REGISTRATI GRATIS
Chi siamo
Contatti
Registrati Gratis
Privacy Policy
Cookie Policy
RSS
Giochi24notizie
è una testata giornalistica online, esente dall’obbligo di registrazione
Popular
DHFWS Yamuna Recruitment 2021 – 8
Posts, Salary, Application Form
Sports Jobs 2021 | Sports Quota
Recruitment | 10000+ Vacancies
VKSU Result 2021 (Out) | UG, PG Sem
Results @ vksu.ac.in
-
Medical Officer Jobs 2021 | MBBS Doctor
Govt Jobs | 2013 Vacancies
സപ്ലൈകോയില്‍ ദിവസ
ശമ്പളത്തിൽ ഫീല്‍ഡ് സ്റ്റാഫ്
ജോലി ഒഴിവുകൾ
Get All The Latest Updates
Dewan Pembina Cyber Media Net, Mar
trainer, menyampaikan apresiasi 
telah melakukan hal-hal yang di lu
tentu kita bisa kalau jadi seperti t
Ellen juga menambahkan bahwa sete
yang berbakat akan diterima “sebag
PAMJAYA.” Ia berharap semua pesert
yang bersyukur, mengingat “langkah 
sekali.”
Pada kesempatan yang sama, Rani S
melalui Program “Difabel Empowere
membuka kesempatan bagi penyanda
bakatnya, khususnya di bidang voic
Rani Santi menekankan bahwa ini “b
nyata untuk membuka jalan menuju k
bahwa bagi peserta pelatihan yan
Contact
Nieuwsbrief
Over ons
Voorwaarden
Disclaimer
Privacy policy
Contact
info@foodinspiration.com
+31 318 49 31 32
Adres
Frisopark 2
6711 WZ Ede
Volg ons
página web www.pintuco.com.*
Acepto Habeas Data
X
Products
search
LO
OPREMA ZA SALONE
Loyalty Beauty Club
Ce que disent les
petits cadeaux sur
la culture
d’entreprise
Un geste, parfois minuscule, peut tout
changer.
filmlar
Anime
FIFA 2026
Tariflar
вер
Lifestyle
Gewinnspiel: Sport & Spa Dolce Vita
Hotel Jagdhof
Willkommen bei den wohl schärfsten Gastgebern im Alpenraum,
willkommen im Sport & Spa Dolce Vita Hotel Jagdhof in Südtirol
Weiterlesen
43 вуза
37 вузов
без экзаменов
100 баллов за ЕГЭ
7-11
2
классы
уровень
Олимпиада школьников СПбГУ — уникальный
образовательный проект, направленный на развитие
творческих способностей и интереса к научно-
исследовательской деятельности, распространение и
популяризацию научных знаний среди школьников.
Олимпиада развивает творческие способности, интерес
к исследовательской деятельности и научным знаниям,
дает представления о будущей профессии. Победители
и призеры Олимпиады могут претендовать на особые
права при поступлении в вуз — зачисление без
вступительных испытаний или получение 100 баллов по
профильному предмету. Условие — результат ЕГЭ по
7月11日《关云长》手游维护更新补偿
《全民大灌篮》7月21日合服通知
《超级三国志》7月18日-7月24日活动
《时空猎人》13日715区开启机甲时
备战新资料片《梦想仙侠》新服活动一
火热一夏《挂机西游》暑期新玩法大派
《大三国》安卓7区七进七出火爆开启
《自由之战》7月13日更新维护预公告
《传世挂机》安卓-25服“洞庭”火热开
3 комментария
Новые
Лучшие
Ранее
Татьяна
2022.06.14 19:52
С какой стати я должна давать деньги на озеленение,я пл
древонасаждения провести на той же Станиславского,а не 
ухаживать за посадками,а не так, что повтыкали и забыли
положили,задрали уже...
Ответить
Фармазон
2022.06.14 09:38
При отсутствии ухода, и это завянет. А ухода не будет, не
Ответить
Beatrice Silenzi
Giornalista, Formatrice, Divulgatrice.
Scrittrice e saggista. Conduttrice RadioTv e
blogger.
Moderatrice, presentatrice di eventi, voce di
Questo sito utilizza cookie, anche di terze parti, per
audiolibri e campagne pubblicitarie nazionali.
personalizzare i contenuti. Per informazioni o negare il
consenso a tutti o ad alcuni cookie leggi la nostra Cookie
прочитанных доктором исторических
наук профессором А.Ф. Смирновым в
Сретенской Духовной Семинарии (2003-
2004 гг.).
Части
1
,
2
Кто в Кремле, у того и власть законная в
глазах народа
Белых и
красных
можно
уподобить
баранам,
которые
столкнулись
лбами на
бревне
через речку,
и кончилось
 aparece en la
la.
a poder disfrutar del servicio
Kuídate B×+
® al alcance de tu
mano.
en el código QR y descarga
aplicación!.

•••

WHAT YOU WILL DO –
Filter the entries down to the lines holding the string "Vacancies". Copy each of those lines.

ANSWER TO THE PROBLEM –
Recruitment | 10000+ Vacancies
Govt Jobs | 2013 Vacancies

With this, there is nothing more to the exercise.